FewShotNeRF: Meta-Learning-based Novel View Synthesis for Rapid Scene-Specific Adaptation
Piraveen Sivakumar, Paul Janson, Jathushan Rajasegaran, Thanuja Ambegoda
TL;DR
FewShotNeRF tackles the challenge of synthesizing novel views from limited multi-view images by meta-learning a NeRF initialization that can rapidly adapt to a new scene. It leverages gradient-based meta-learning (Reptile) together with hash-encoded representations to distill a robust 3D prior from many scenes, enabling efficient inner-loop NeRF optimization with as few as 2–6 views. Evaluated on the CO3D dataset with real-world objects, it demonstrates competitive performance against strong baselines and affirms the viability of 3D priors learned via meta-learning without external priors.
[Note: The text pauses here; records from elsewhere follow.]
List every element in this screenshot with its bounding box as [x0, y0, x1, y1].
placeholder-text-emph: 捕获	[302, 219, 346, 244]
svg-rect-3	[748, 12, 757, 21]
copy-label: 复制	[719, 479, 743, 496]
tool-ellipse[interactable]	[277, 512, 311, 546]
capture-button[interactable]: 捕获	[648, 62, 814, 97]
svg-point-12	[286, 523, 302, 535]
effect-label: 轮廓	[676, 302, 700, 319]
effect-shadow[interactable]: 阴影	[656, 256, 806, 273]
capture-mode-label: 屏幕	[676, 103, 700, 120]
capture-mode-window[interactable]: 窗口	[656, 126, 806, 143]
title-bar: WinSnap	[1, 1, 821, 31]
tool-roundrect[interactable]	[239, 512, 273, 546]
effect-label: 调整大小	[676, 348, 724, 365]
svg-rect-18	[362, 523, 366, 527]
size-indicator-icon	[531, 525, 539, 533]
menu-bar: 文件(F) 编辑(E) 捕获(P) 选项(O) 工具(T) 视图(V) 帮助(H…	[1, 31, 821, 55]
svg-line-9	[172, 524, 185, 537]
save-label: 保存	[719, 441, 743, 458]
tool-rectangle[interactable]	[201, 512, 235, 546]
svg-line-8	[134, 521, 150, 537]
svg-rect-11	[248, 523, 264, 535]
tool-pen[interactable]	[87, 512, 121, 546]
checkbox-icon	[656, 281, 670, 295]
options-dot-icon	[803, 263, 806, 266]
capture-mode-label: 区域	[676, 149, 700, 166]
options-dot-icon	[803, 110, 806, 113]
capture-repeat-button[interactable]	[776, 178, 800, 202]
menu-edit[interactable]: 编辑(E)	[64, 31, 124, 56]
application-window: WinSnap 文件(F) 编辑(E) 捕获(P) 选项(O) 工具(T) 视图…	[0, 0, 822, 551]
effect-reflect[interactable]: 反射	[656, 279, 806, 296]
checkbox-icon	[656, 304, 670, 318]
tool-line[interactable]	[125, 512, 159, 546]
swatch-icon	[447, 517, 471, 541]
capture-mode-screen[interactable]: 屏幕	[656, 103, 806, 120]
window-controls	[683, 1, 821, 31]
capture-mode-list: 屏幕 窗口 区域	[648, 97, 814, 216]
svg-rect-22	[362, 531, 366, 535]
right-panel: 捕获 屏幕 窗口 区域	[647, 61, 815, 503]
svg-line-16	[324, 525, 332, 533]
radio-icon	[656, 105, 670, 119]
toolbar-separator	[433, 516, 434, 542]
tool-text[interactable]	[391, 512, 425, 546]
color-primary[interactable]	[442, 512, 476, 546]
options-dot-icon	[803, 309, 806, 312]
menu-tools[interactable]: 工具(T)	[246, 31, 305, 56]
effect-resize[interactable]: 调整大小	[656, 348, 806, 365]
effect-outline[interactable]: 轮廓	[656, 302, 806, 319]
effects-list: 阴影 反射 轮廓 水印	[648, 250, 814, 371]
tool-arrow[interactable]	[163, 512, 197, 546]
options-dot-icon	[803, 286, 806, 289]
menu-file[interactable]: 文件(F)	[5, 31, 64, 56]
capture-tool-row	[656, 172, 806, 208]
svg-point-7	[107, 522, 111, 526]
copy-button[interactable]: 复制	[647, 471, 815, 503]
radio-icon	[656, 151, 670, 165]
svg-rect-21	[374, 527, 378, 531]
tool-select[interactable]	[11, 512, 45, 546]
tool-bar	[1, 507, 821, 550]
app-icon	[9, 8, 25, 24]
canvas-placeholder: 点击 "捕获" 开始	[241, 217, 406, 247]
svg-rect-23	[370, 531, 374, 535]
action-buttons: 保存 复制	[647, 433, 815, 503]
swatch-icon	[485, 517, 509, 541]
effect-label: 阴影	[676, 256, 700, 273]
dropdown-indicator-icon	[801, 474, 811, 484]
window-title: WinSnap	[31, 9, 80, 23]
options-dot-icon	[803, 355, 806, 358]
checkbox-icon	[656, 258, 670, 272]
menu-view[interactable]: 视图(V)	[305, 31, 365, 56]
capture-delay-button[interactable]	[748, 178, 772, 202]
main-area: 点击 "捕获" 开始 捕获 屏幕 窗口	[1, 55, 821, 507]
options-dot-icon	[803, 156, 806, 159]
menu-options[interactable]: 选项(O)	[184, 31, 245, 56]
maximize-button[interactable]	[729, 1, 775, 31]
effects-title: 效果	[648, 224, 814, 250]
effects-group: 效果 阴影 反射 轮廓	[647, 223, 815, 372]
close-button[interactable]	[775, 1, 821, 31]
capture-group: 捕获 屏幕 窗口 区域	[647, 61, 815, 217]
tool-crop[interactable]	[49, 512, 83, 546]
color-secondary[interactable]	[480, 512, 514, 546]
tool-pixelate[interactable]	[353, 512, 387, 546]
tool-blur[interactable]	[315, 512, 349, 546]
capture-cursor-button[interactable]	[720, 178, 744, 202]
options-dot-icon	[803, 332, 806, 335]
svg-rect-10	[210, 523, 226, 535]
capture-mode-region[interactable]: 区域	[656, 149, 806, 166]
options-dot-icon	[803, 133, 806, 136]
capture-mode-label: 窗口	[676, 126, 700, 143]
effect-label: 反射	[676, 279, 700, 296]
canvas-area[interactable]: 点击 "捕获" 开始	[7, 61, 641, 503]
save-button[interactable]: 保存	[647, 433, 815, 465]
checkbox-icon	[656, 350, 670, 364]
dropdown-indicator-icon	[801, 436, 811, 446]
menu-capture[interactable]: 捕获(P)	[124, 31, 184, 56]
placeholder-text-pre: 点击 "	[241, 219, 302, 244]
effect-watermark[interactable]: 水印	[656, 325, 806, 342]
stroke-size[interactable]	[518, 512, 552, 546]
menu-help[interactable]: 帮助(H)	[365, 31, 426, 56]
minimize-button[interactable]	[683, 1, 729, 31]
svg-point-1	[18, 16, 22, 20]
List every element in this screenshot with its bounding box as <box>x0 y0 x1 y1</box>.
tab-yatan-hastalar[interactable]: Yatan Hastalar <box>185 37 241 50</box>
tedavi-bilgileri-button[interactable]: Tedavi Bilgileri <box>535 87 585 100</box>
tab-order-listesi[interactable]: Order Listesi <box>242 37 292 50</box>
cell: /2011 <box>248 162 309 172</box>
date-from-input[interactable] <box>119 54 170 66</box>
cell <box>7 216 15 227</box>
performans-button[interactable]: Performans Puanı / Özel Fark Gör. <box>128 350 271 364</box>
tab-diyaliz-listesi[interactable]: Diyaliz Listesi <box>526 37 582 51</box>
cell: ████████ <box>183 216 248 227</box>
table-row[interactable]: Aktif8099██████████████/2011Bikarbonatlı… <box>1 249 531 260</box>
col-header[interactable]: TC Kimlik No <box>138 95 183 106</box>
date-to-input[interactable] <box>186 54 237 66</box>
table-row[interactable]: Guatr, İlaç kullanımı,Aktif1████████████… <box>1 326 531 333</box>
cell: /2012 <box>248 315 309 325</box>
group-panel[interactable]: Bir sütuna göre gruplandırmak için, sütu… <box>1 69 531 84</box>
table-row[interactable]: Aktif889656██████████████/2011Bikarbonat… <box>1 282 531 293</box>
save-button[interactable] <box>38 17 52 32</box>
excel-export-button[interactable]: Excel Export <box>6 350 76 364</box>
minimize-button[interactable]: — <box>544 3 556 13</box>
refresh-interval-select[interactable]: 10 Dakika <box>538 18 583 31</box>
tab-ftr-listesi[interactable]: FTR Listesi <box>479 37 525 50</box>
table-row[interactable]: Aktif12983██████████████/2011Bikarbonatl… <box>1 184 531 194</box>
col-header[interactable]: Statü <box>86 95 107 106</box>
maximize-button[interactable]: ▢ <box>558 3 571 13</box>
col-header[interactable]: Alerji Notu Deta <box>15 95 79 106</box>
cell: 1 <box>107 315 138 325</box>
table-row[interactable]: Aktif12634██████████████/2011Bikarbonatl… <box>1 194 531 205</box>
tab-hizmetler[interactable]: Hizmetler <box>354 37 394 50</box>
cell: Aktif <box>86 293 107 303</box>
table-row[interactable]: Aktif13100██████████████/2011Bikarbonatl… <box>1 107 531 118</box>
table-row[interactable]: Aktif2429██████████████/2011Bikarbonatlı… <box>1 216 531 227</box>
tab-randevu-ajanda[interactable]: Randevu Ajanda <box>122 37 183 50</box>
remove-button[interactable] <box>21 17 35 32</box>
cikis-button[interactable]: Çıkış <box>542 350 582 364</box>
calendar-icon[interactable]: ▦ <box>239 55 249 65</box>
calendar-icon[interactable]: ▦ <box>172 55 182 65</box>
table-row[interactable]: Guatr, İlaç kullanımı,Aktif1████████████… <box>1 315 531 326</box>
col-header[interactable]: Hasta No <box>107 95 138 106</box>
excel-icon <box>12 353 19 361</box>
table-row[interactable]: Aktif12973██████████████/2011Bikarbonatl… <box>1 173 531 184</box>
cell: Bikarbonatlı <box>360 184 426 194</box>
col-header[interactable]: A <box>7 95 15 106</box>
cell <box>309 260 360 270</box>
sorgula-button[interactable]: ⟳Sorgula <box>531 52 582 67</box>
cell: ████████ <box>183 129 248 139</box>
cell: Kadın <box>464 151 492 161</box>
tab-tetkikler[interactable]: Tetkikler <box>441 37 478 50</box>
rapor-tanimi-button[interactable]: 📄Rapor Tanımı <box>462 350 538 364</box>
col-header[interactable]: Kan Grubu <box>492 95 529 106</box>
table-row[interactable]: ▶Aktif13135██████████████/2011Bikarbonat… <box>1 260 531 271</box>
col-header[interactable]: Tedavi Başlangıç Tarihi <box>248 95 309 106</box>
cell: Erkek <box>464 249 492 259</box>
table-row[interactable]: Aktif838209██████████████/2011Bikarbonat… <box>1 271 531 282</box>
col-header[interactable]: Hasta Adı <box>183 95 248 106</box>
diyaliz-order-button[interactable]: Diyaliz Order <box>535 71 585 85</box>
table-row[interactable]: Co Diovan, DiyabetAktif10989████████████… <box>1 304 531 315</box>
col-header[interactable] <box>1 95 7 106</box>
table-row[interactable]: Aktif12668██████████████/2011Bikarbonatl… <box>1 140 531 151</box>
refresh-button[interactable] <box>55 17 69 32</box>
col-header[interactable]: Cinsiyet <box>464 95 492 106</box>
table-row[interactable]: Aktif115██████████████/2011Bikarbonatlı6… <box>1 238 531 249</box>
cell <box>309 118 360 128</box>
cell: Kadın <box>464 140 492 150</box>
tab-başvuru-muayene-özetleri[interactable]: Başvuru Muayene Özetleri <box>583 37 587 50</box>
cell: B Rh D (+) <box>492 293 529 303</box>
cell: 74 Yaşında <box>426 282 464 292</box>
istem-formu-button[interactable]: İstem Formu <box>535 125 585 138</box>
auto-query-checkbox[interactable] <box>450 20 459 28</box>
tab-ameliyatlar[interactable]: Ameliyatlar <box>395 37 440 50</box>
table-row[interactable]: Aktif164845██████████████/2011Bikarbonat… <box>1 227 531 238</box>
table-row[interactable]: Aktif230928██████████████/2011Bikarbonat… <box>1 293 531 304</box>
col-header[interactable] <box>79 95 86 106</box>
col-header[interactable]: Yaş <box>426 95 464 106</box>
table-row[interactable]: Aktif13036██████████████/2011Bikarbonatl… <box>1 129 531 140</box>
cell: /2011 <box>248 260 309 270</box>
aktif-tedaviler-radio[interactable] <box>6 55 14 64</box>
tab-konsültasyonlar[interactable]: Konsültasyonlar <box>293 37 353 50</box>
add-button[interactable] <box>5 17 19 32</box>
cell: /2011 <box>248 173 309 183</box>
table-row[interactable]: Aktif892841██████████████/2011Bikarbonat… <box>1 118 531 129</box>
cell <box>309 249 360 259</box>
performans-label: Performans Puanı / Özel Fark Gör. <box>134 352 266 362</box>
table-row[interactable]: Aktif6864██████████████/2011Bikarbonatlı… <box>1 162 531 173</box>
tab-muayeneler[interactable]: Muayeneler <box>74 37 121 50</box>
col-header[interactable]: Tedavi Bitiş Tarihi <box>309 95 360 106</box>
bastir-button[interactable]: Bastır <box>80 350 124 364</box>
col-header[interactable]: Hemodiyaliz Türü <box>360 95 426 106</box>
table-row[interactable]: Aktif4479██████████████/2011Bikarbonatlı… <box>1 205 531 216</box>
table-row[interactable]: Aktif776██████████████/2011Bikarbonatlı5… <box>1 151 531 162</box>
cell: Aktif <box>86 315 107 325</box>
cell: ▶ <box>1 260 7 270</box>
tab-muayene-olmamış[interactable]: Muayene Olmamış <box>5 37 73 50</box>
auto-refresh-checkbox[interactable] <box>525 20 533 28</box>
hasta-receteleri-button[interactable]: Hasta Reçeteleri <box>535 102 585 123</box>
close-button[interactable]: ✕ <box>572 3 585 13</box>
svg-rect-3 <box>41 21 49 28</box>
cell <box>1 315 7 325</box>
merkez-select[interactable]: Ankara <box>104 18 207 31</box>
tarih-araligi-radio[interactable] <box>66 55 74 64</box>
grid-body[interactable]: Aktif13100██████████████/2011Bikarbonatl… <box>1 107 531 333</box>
The approach reduces data and compute demands for per-scene NeRF fitting, enabling scalable, rapid scene-specific view synthesis in practical settings.
Abstract
In this paper, we address the challenge of generating novel views of real-world objects with limited multi-view images through our proposed approach, FewShotNeRF. Our method utilizes meta-learning to acquire optimal initialization, facilitating rapid adaptation of a Neural Radiance Field (NeRF) to specific scenes. The focus of our meta-learning process is on capturing shared geometry and textures within a category, embedded in the weight initialization. This approach expedites the learning process of NeRFs and leverages recent advancements in positional encodings to reduce the time required for fitting a NeRF to a scene, thereby accelerating the inner loop optimization of meta-learning. Notably, our method enables meta-learning on a large number of 3D scenes to establish a robust 3D prior for various categories. Through extensive evaluations on the Common Objects in 3D open source dataset, we empirically demonstrate the efficacy and potential of meta-learning in generating high-quality novel views of objects.